● **PROVIDED INFORMATION**:
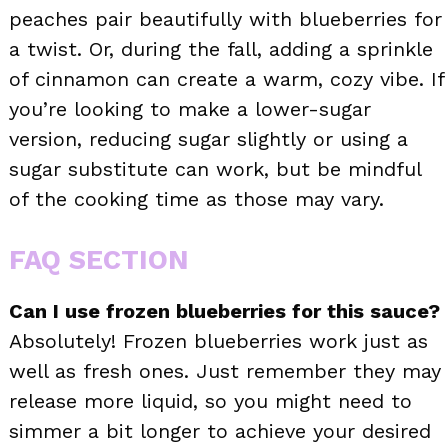
peaches pair beautifully with blueberries for
a twist. Or, during the fall, adding a sprinkle
of cinnamon can create a warm, cozy vibe. If
you’re looking to make a lower-sugar
version, reducing sugar slightly or using a
sugar substitute can work, but be mindful
of the cooking time as those may vary.
FAQ SECTION
Can I use frozen blueberries for this sauce?
Absolutely! Frozen blueberries work just as
well as fresh ones. Just remember they may
release more liquid, so you might need to
simmer a bit longer to achieve your desired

● **GOAL OF THE EXERCISE**: Reproduce every line in the records above that contains the word "blueberries".

● **OUTPUT**:
peaches pair beautifully with blueberries for
Can I use frozen blueberries for this sauce?
Absolutely! Frozen blueberries work just as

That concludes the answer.